The crisp restoration, a joint effort between the Criterion Collection and the Academy of Motion Picture Arts and Sciences, has more to say about contemporary culture than anything else on your nearest theater marquee right now. A modern audience unfamiliar with the "Grey Gardens" legacy -- the movie stemmed from a media frenzy that enthralled the nation, resulting in a famous 1972 New York magazine cover story -- may overlook the movie's stronghold on popular culture. But this pull-back-the-curtain portrait is as seminal as it is compelling, arguably pioneering (along with the 1973 TV series "An American Family") fly-on-the-wall documentary filmmaking and, later, reality television.
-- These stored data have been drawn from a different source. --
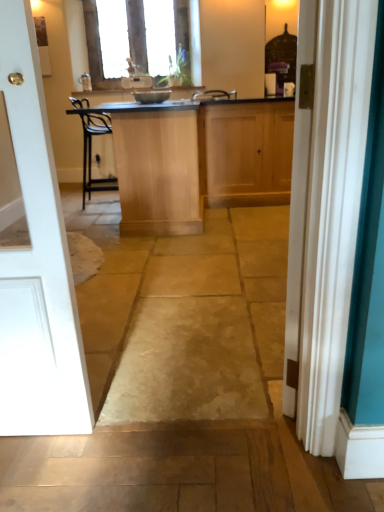 Where is `free point in front of wooden cabinet at center, marked as the 2th cabinetry in a left-to-right arrangement`? free point in front of wooden cabinet at center, marked as the 2th cabinetry in a left-to-right arrangement is located at coordinates (245, 215). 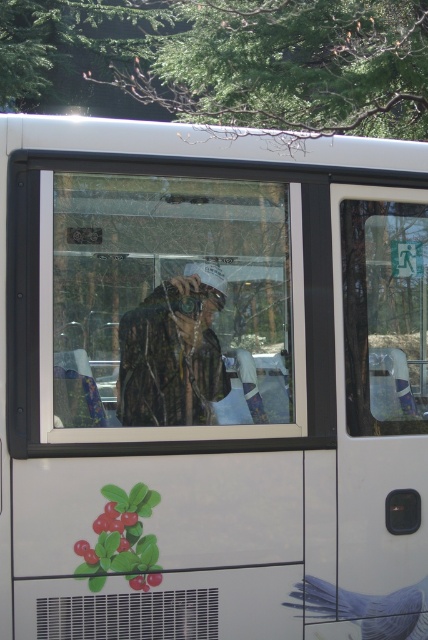 Can you confirm if transparent glass window at center is positioned to the left of smooth blue bird at lower right?

Indeed, transparent glass window at center is positioned on the left side of smooth blue bird at lower right.

This screenshot has height=640, width=428. What do you see at coordinates (169, 308) in the screenshot? I see `transparent glass window at center` at bounding box center [169, 308].

This screenshot has height=640, width=428. I want to click on transparent glass window at center, so click(x=169, y=308).

Which of these two, transparent glass window at center or transparent glass door at right, stands taller?

transparent glass window at center

Is point (226, 228) farther from camera compared to point (409, 388)?

No, it is not.

Who is more distant from viewer, (106, 195) or (353, 417)?

The point (353, 417) is more distant.

Identify the location of transparent glass window at center. This screenshot has height=640, width=428. (169, 308).

Does transparent glass door at right lie in front of smooth blue bird at lower right?

No, it is behind smooth blue bird at lower right.

Which of these two, transparent glass door at right or smooth blue bird at lower right, stands taller?

transparent glass door at right is taller.

Does point (368, 353) lie in front of point (326, 582)?

That is False.

Identify the location of transparent glass door at right. (385, 316). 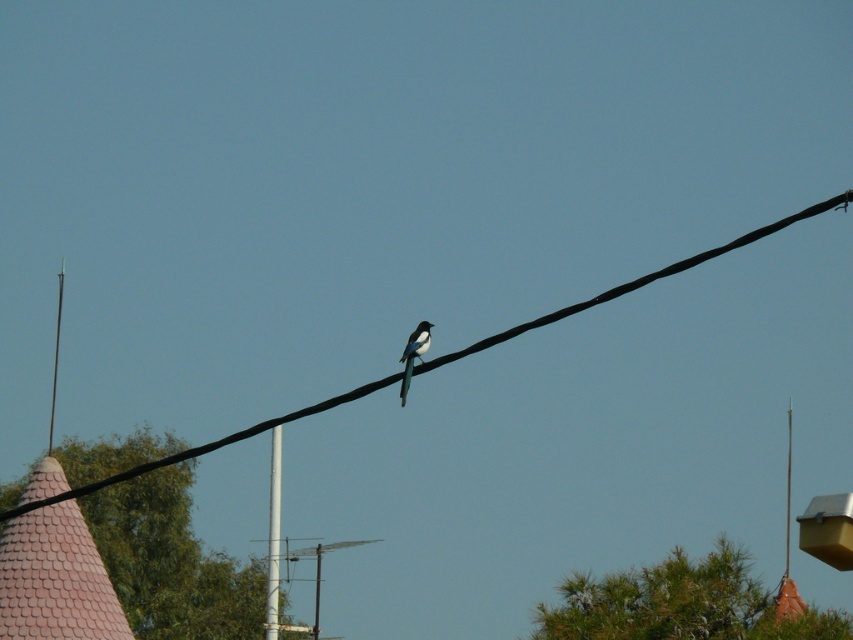 Question: Estimate the real-world distances between objects in this image. Which object is farther from the smooth white pole at left?

Choices:
 (A) white glossy bird at center
 (B) white plastic telegraph pole at center
 (C) black wire at center

Answer: (A)

Question: Estimate the real-world distances between objects in this image. Which object is farther from the white glossy bird at center?

Choices:
 (A) smooth white pole at left
 (B) white plastic telegraph pole at center
 (C) black wire at center

Answer: (A)

Question: Does black wire at center appear over smooth white pole at left?

Choices:
 (A) no
 (B) yes

Answer: (B)

Question: Which point appears closest to the camera in this image?

Choices:
 (A) (408, 348)
 (B) (274, 477)
 (C) (49, 435)

Answer: (A)

Question: Can you confirm if white plastic telegraph pole at center is positioned below smooth white pole at left?

Choices:
 (A) yes
 (B) no

Answer: (A)

Question: Where is white plastic telegraph pole at center located in relation to white glossy bird at center in the image?

Choices:
 (A) above
 (B) below

Answer: (B) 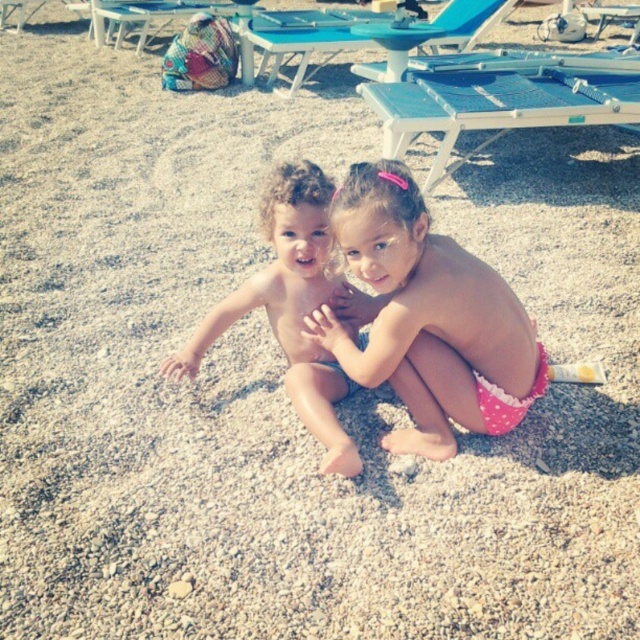 From the picture: Is pink polka dot swimsuit at center closer to the viewer compared to smooth skin children at center?

Yes, pink polka dot swimsuit at center is closer to the viewer.

Consider the image. Is pink polka dot swimsuit at center bigger than smooth skin children at center?

Yes.

Which is in front, point (452, 304) or point (314, 195)?

Positioned in front is point (452, 304).

The height and width of the screenshot is (640, 640). In order to click on pink polka dot swimsuit at center in this screenshot , I will do `click(426, 317)`.

How distant is smooth skin children at center from multicolored woven bag at upper left?

The distance of smooth skin children at center from multicolored woven bag at upper left is 7.88 meters.

Is smooth skin children at center to the left of multicolored woven bag at upper left from the viewer's perspective?

In fact, smooth skin children at center is to the right of multicolored woven bag at upper left.

The height and width of the screenshot is (640, 640). In order to click on smooth skin children at center in this screenshot , I will do `click(289, 307)`.

Between pink polka dot swimsuit at center and multicolored woven bag at upper left, which one appears on the left side from the viewer's perspective?

Positioned to the left is multicolored woven bag at upper left.

What are the coordinates of `pink polka dot swimsuit at center` in the screenshot? It's located at (426, 317).

Is point (436, 340) farther from viewer compared to point (108, 26)?

No, (436, 340) is in front of (108, 26).

I want to click on pink polka dot swimsuit at center, so click(x=426, y=317). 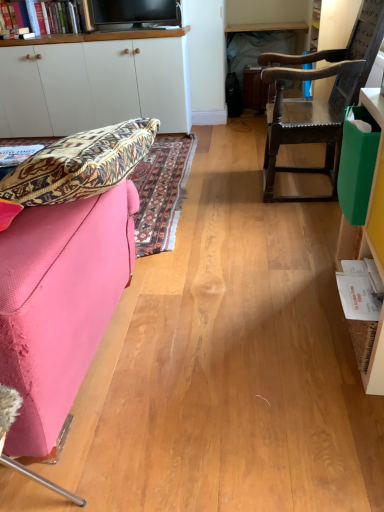 Question: Is dark brown wooden chair at right bigger than pink fabric couch at left?

Choices:
 (A) yes
 (B) no

Answer: (B)

Question: Can you confirm if dark brown wooden chair at right is positioned to the left of pink fabric couch at left?

Choices:
 (A) yes
 (B) no

Answer: (B)

Question: From the image's perspective, is dark brown wooden chair at right located beneath pink fabric couch at left?

Choices:
 (A) no
 (B) yes

Answer: (A)

Question: Is the position of dark brown wooden chair at right less distant than that of pink fabric couch at left?

Choices:
 (A) no
 (B) yes

Answer: (A)

Question: From a real-world perspective, is dark brown wooden chair at right located higher than pink fabric couch at left?

Choices:
 (A) yes
 (B) no

Answer: (A)

Question: Is there a large distance between dark brown wooden chair at right and pink fabric couch at left?

Choices:
 (A) yes
 (B) no

Answer: (A)

Question: Can dark brown wooden chair at right be found inside pink fabric couch at left?

Choices:
 (A) yes
 (B) no

Answer: (B)

Question: From a real-world perspective, does pink fabric couch at left sit lower than dark brown wooden chair at right?

Choices:
 (A) no
 (B) yes

Answer: (B)

Question: Considering the relative sizes of pink fabric couch at left and dark brown wooden chair at right in the image provided, is pink fabric couch at left bigger than dark brown wooden chair at right?

Choices:
 (A) yes
 (B) no

Answer: (A)

Question: From a real-world perspective, is pink fabric couch at left positioned over dark brown wooden chair at right based on gravity?

Choices:
 (A) no
 (B) yes

Answer: (A)

Question: From the image's perspective, is pink fabric couch at left located beneath dark brown wooden chair at right?

Choices:
 (A) no
 (B) yes

Answer: (B)

Question: Would you say pink fabric couch at left is outside dark brown wooden chair at right?

Choices:
 (A) yes
 (B) no

Answer: (A)

Question: Are matte paper book at left, placed as the second book when sorted from right to left, and black glossy tv at upper center far apart?

Choices:
 (A) yes
 (B) no

Answer: (A) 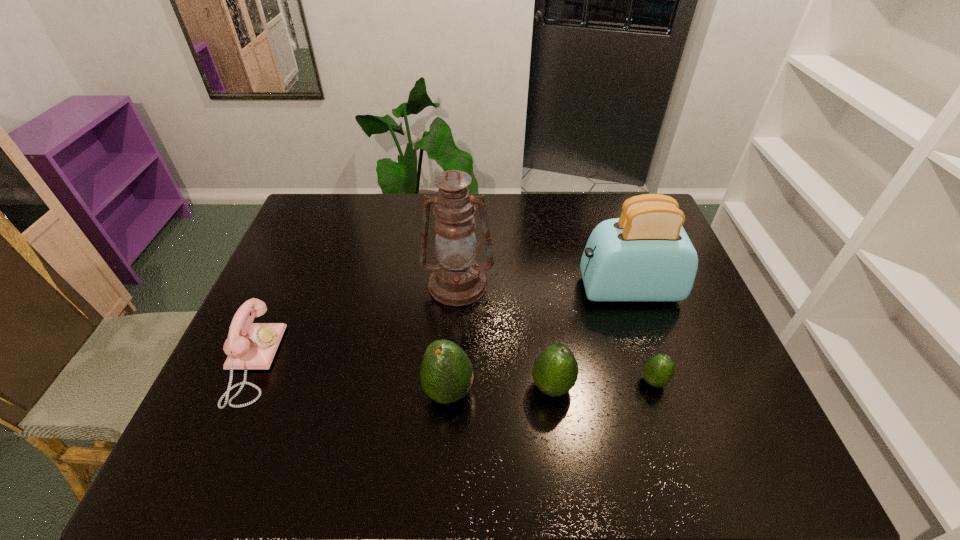 Identify the location of the leftmost avocado. The width and height of the screenshot is (960, 540). (446, 373).

Where is `the second tallest avocado`? The height and width of the screenshot is (540, 960). the second tallest avocado is located at coordinates (555, 370).

Identify the location of the third object from right to left. (555, 370).

The height and width of the screenshot is (540, 960). In order to click on the shortest avocado in this screenshot , I will do `click(658, 370)`.

Find the location of a particular element. the shortest object is located at coordinates (658, 370).

At what (x,y) coordinates should I click in order to perform the action: click on the fifth shortest object. Please return your answer as a coordinate pair (x, y). The height and width of the screenshot is (540, 960). Looking at the image, I should click on (645, 255).

Identify the location of oil lamp. Image resolution: width=960 pixels, height=540 pixels. (456, 280).

The width and height of the screenshot is (960, 540). Identify the location of the leftmost object. (249, 345).

This screenshot has height=540, width=960. Find the location of `vacant space located 0.320m on the left of the leftmost avocado`. vacant space located 0.320m on the left of the leftmost avocado is located at coordinates (289, 393).

Where is `free space located 0.110m on the left of the second avocado from left to right`? free space located 0.110m on the left of the second avocado from left to right is located at coordinates (484, 387). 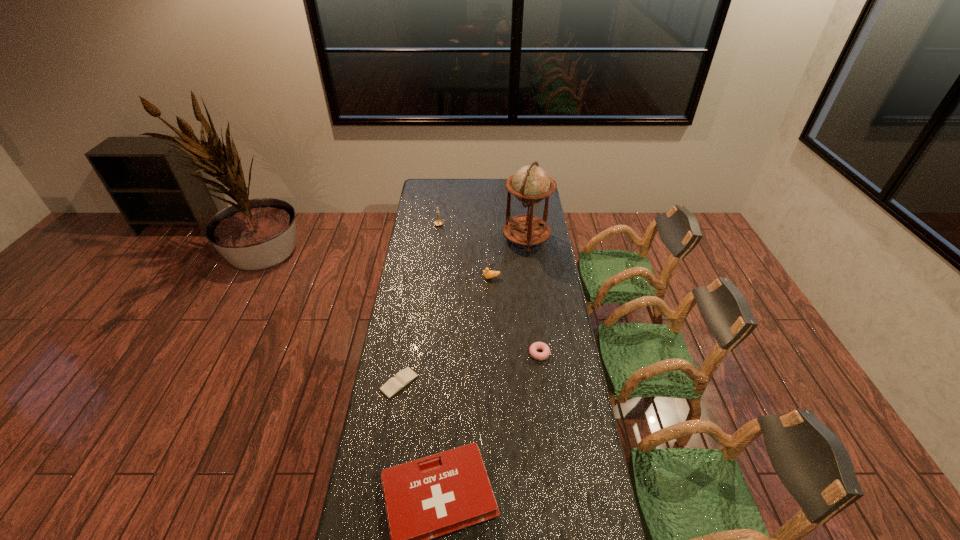 Where is `the tallest object`? the tallest object is located at coordinates 530,184.

I want to click on candle holder, so click(438, 222).

The width and height of the screenshot is (960, 540). I want to click on the fourth nearest object, so click(487, 274).

Find the location of a particular element. This screenshot has height=540, width=960. the second shortest object is located at coordinates (544, 347).

Where is `the third nearest object`? the third nearest object is located at coordinates (544, 347).

This screenshot has width=960, height=540. In order to click on the second nearest object in this screenshot , I will do `click(395, 384)`.

I want to click on the shortest object, so click(x=395, y=384).

Locate an element on the screen. The width and height of the screenshot is (960, 540). vacant region located 0.240m on the surface of the tallest object is located at coordinates (458, 239).

Locate an element on the screen. free point located 0.100m on the surface of the tallest object is located at coordinates (484, 239).

You are a GUI agent. You are given a task and a screenshot of the screen. Output one action in this format:
    pyautogui.click(x=<x>, y=<y>)
    Task: Click on the vacant space located 0.360m on the surface of the tallest object
    
    Given the screenshot: What is the action you would take?
    pyautogui.click(x=436, y=239) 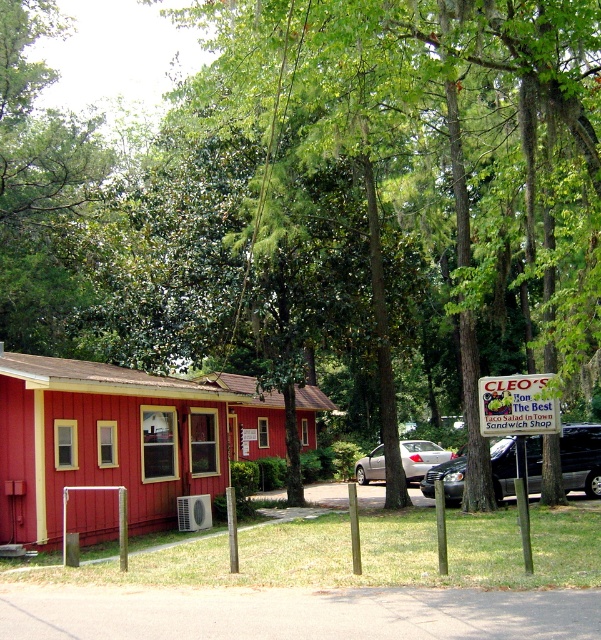 Question: Where is green leafy tree at center located in relation to shiny black sedan at center in the image?

Choices:
 (A) above
 (B) below

Answer: (A)

Question: Among these points, which one is farthest from the camera?

Choices:
 (A) (79, 376)
 (B) (575, 474)
 (C) (379, 452)

Answer: (C)

Question: Does shiny black sedan at center appear on the right side of red wood cabin at center?

Choices:
 (A) yes
 (B) no

Answer: (A)

Question: Which object appears closest to the camera in this image?

Choices:
 (A) matte wood cabin at center
 (B) red wood cabin at center

Answer: (A)

Question: Can you confirm if matte wood cabin at center is positioned to the right of shiny black sedan at center?

Choices:
 (A) yes
 (B) no

Answer: (B)

Question: Which object is closer to the camera taking this photo?

Choices:
 (A) silver metallic sedan at center
 (B) red wood cabin at center

Answer: (B) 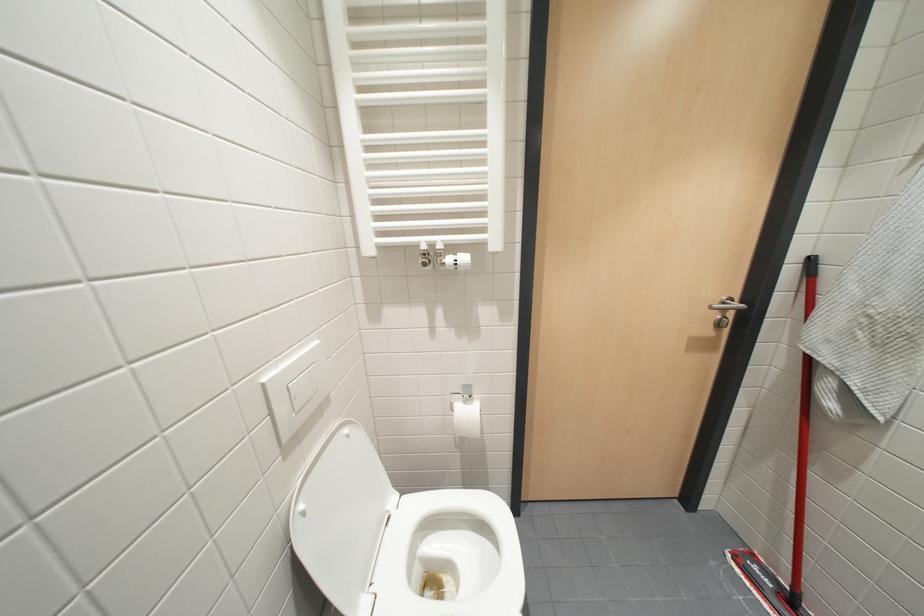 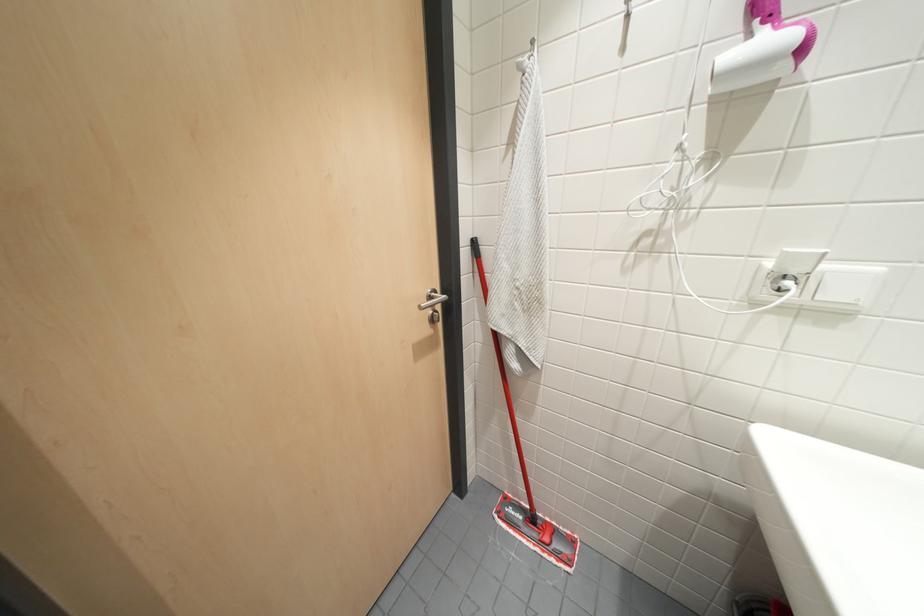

On Thursday, hours before Maysles' death, Vanity Fair published a 2001 phone call between the filmmaker and Little Edie. Occurring years after Big Edie and David Maysles died, Little Edie had long abandoned the raccoon-infested home where she lived as a sort of captive of her mother. She took up brief residence in New York City before moving to Miami Beach, Montreal, Oakland and Bal Harbour, Florida. The call, recorded a year before her death, finds Edie assessing the Bush-Gore election results and professing her love for Maysles, all in that uncanny posh cadence. For someone who displays her soul unabashedly yet remains an elusive figure in American history, the call feels just as revealing as the 94-minute film that captures her so intimately. Read the New York magazine feature, catch "Grey Gardens" in theaters (or on home video, where it was also released), then listen to the aforementioned phone call. You'll have the Beales on your brain for days.
The restored "Grey Gardens" opens March 6 in New York. It will expand to additional cities in the coming weeks.